We often hear the question asked, what is there in farm life besides the natural surroundings? One does not need to go far to see the broadening influence of such a life in the development of strong men and women. Our high schools, universities and colleges are full of farm boys and girls who with their strong well developed muscular bodies are so far ahead of their city classmates that a comparison would be ridiculous. Having to breathe the foul air continually as a result of sleeping in hot, stuffy, poorly ventilated rooms; excessive toil over books indoors with little time for recreation; staying up late at night and indulging in injurious pleasures far into the morning hours; continual indulgence in the nerve destroying drink; do we still wonder that our hospitals, insane asylums, sanitariums, and charity institutions are so full of puny, broken down, enervated, and consumptive men and women from the town.

How is it on the other hand with the life of the farm boys and girls? Do such tendencies ever enter into their lives to lead them to sure ruin? The very nature of the work on the farm; the exercise of the muscles, the constant inhalation of pure fresh air every day, the drinking of pure, clean, sparkling water uncontaminated with the injurious bacteria; the eating of pure wholesome food to satisfy the demands of the system for energy; make it possible for the country youths to enjoy these and many other benefits which nature gives with a glad and generous hand.

Another question we often hear asked is, Why is that country students here in the Academy and in many of our large universities and colleges who have had limited opportunities for learning, are able to compete with and in many cases to surpass in all round scholarship their better prepared city classmate who has the best educational systems that money and skill can furnish? If we look back a little and survey the early life of each, we will find that the conscious and unconscious training of the hand, eye, and mind, whether at work or at play has developed in the farm boy and girl greater power of initiative which coordinated with his superior moral and physical capacity enables him or her to do naturally what their city classmates must acquire through years of hard and persevering work.

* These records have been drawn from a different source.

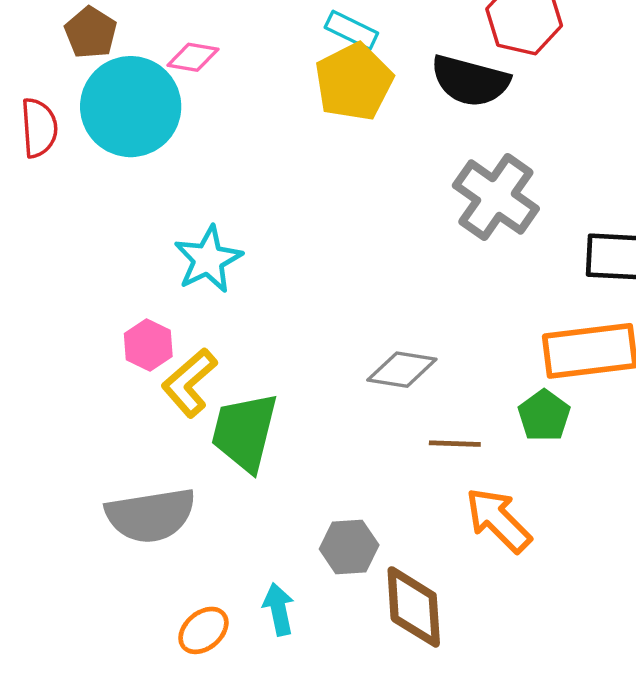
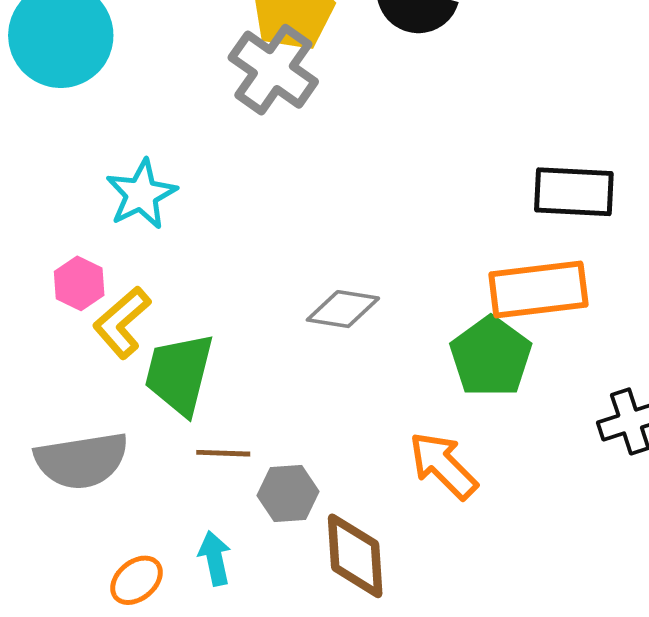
gray cross: (496, 197) -> (273, 70), moved
green pentagon: (544, 415) -> (491, 357), size x1.5
brown line: (455, 444) -> (223, 453), moved

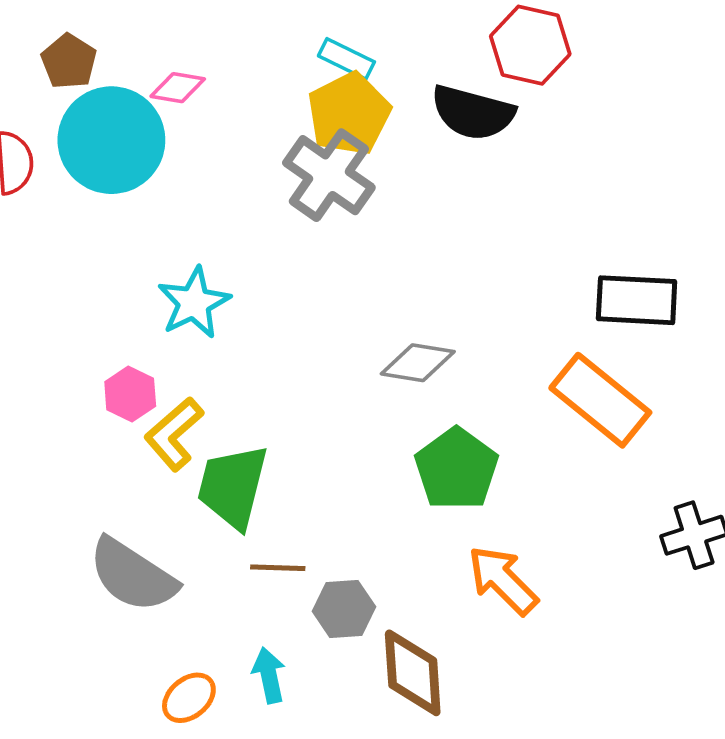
orange rectangle: (538, 290) -> (600, 400), turned 46
gray diamond: (343, 309) -> (418, 363), moved
green pentagon: (491, 357) -> (456, 469), moved
gray semicircle: (82, 461) -> (133, 575), turned 42

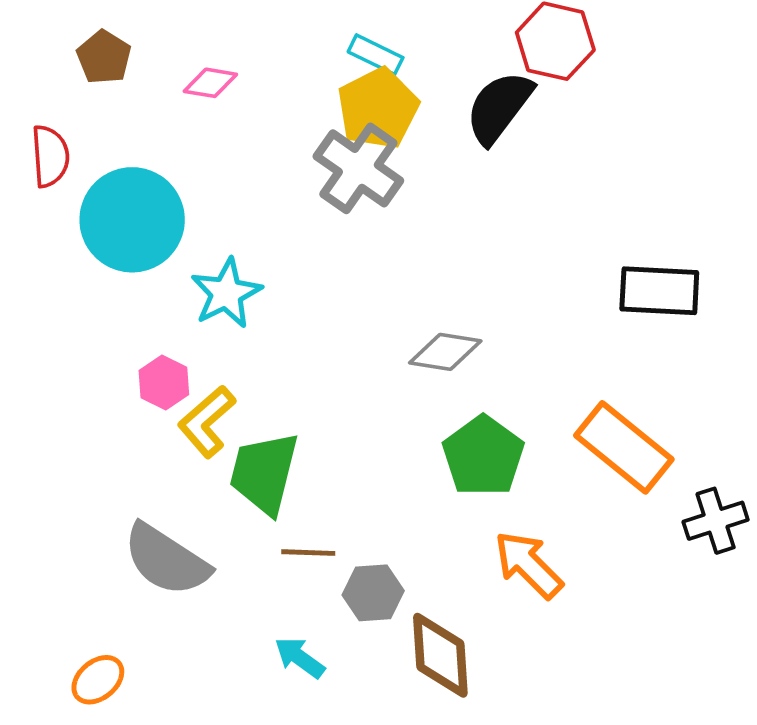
black semicircle: (473, 113) -> (499, 107), turned 112
cyan circle: (111, 140) -> (132, 220), moved
orange rectangle: (600, 400) -> (624, 447), moved
cyan arrow: (269, 675) -> (300, 658), turned -42
orange ellipse: (189, 698) -> (98, 680), moved

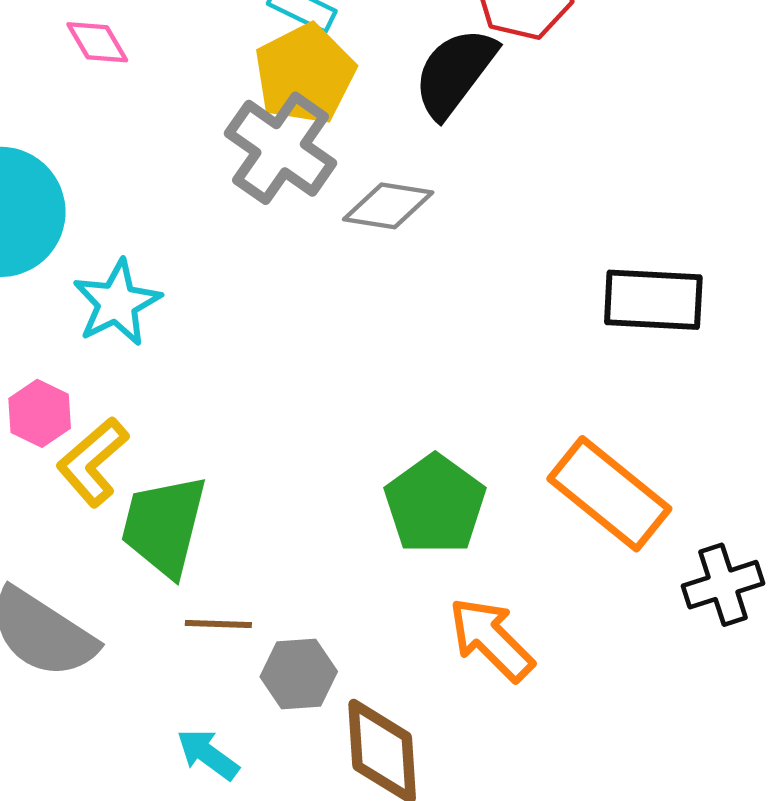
pink diamond: (210, 83) -> (97, 42), turned 50
gray diamond: (445, 352) -> (388, 206), moved

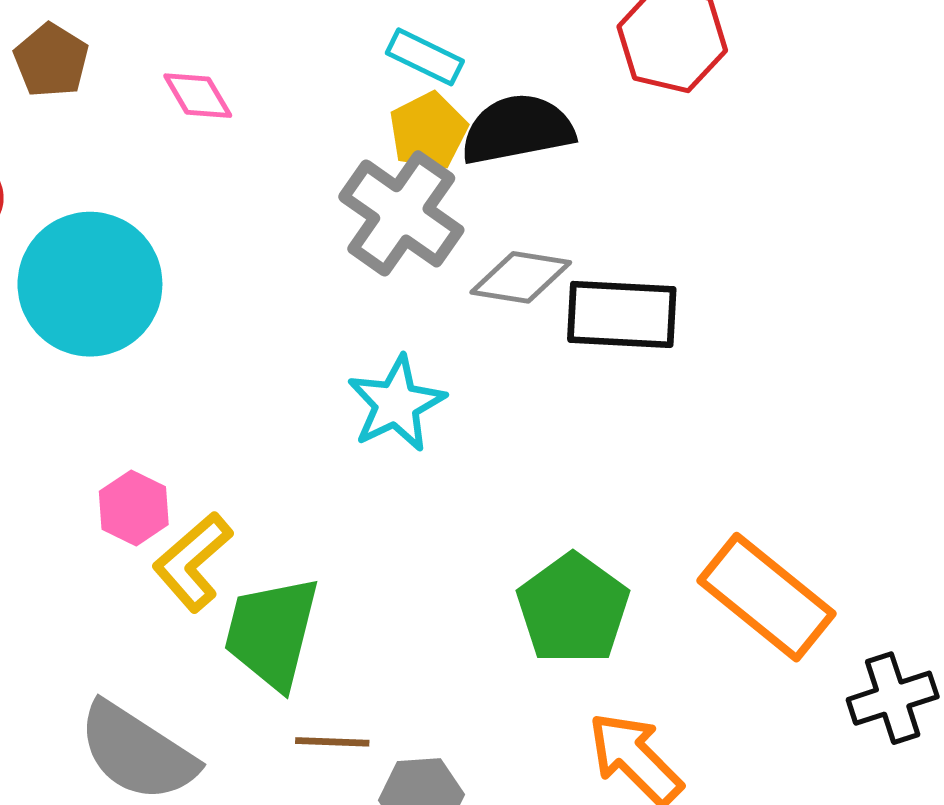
black semicircle: (455, 73) -> (517, 129), moved, turned 42
yellow pentagon: (305, 74) -> (428, 131), size x0.7
black rectangle: (653, 300) -> (622, 314), moved
cyan star: (117, 303) -> (396, 404), moved

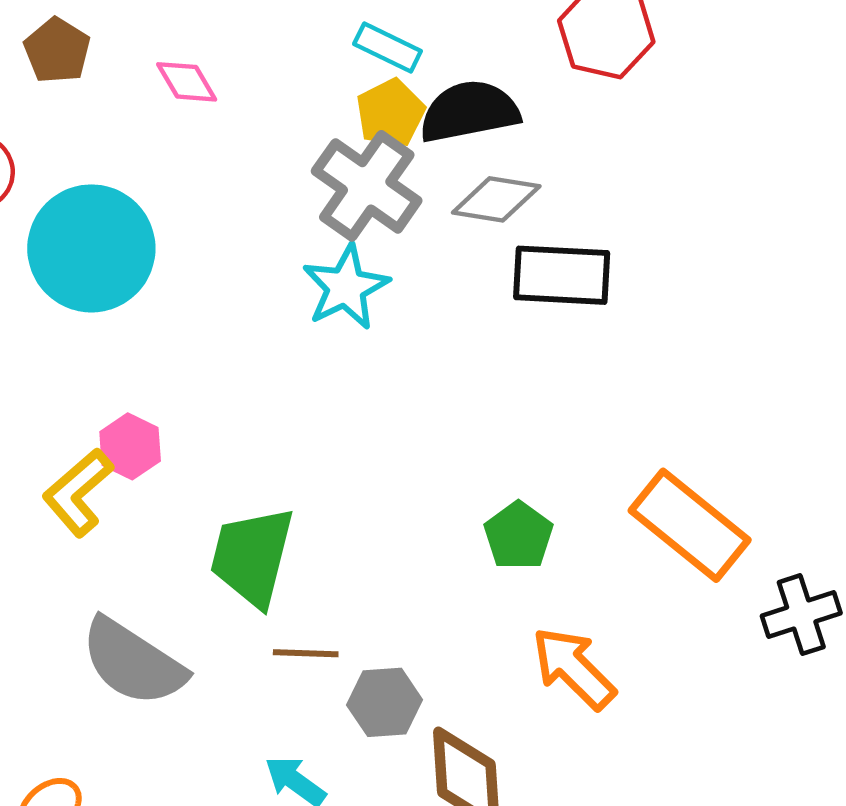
gray diamond: (521, 277) -> (496, 199), moved
cyan star: (396, 404) -> (346, 287), moved
yellow L-shape: (193, 562) -> (78, 493), moved
green pentagon: (573, 609) -> (518, 536), size x0.7

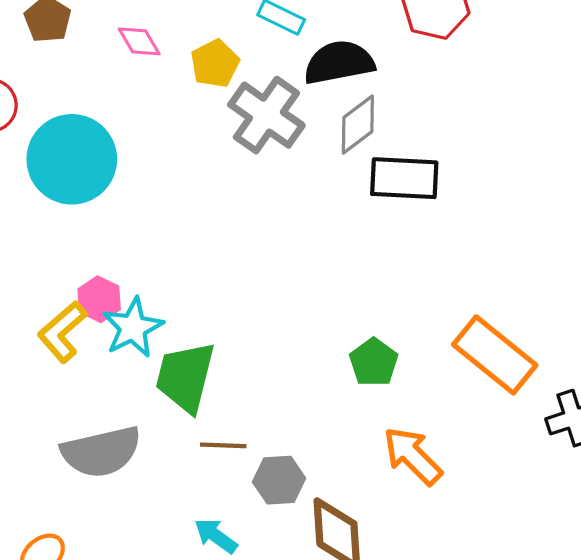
yellow pentagon: (390, 113) -> (215, 64), moved
gray diamond: (496, 199) -> (358, 125), turned -46
cyan star: (346, 287) -> (133, 328), moved
gray semicircle: (133, 662) -> (101, 452), turned -46

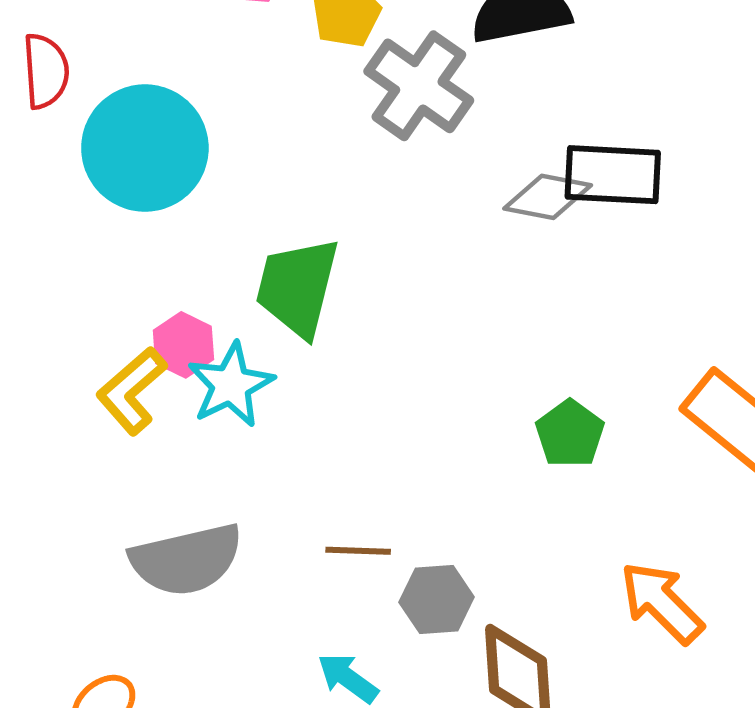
gray diamond: (358, 125) -> (548, 197), moved, turned 48
green trapezoid: (185, 377) -> (297, 287), moved
orange arrow: (413, 456) -> (662, 603), moved

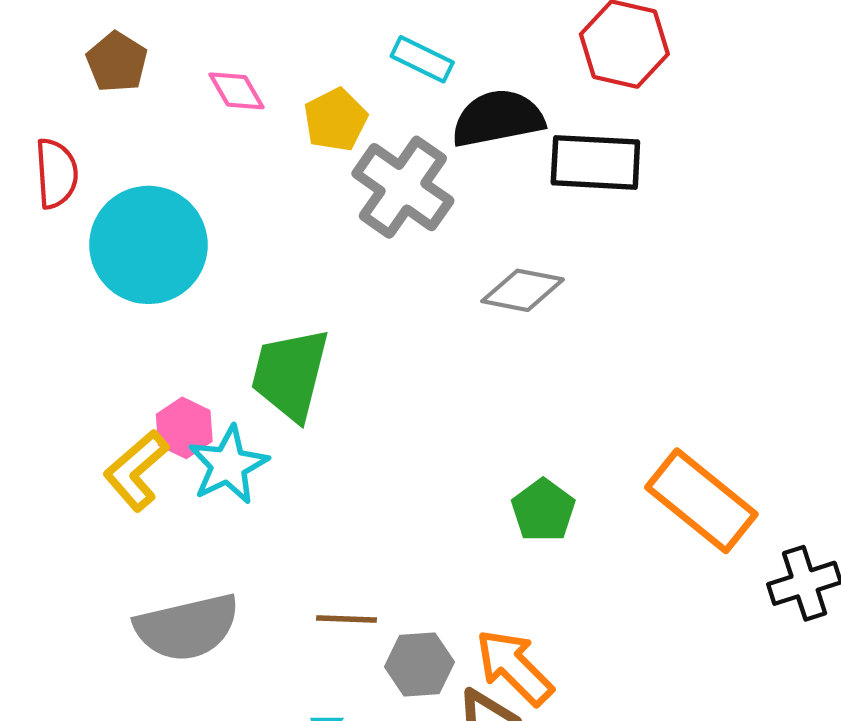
black rectangle: (613, 175) -> (595, 162), moved
orange arrow: (662, 603) -> (514, 667), moved

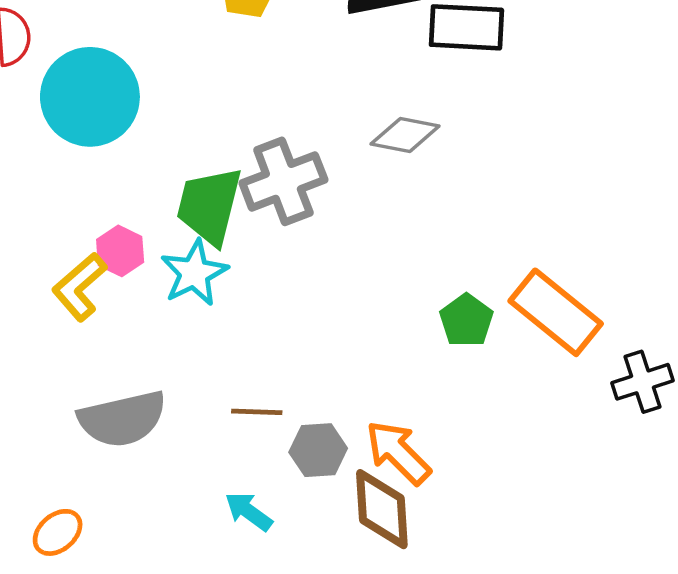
gray cross: (403, 187) -> (283, 181), moved, turned 34
cyan star: (228, 465) -> (194, 273), moved
green pentagon: (543, 510) -> (466, 320), moved

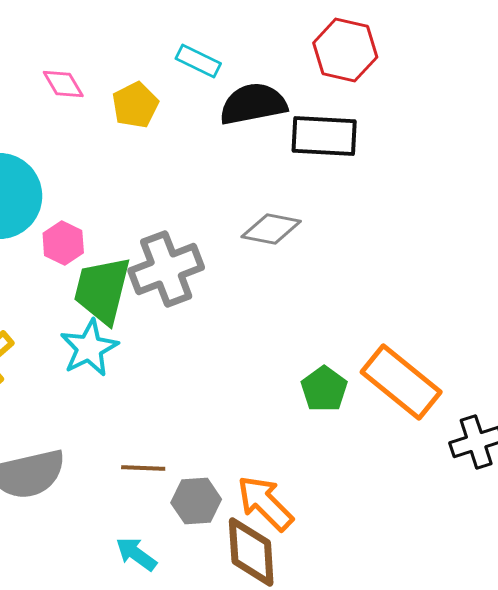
pink hexagon: (120, 251) -> (63, 243), moved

Of all the inducements which farm life has to offer, none are worth more to a man in his struggle for existence than the ability to hold up his head in the world and live independent of other people. Farm statistics from the study of farm economics tells us that it is possible to support a family of eight people on a yearly income of of $500 00 with eighteen acres of land to cultivate. On the other hand with the present price of food products in our large cities an annual income of $1000.00 would barely support a family of five persons.

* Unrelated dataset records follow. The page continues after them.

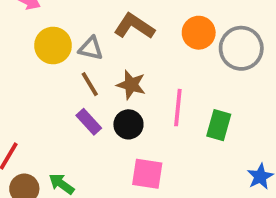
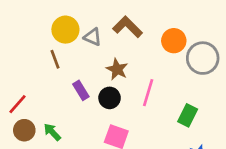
brown line: (90, 84) -> (55, 59), moved
green rectangle: (219, 125) -> (188, 115), moved

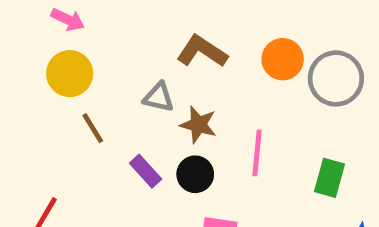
yellow circle: (65, 30) -> (70, 74), moved
gray triangle: (93, 37) -> (159, 97), moved

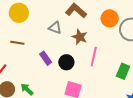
brown star: (198, 125) -> (80, 37), moved
brown line: (93, 128) -> (17, 43), moved, turned -56

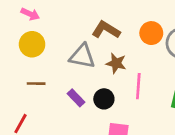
gray triangle: (55, 28) -> (82, 56), size x1.5

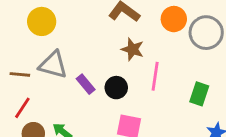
gray triangle: (82, 56) -> (53, 65), moved
brown line: (36, 84) -> (20, 74), moved

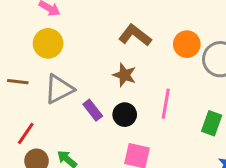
brown star: (133, 49) -> (124, 75), moved
gray triangle: (53, 65) -> (59, 89), turned -44
brown line: (20, 74) -> (18, 82), moved

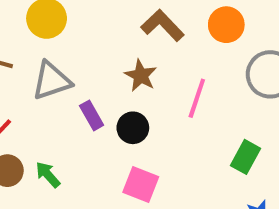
orange circle: (187, 44) -> (226, 25), moved
pink line: (166, 104) -> (197, 98), moved

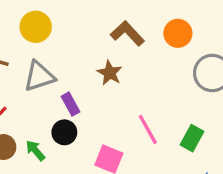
pink line: (197, 98) -> (148, 129), moved, turned -48
black circle: (133, 128) -> (64, 132), moved

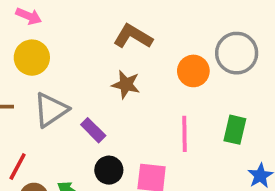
orange circle: (178, 33) -> (193, 71), moved
pink line: (148, 129) -> (184, 134), turned 44
black circle: (64, 132) -> (109, 170), moved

How is it that a farmer is able to reduce his living expenses to one half those of his city brother? The mere fact that he is able to grow his own vegetables, grind his own grain for flour and meal, grow his own fruit, raise his own cows to furnish him with milk, cream, butter and cheese; poultry to furnish him with eggs and meat; hogs to furnish him with lard and pork; sheep to furnish him with wool and meat; plenty of wood always nearby to furnish him with fuel, and his willingness to give his own time, labor and money for these things, make it possible for the farmer to live a life of good cheer, good health and to promote happy and congenial family relations.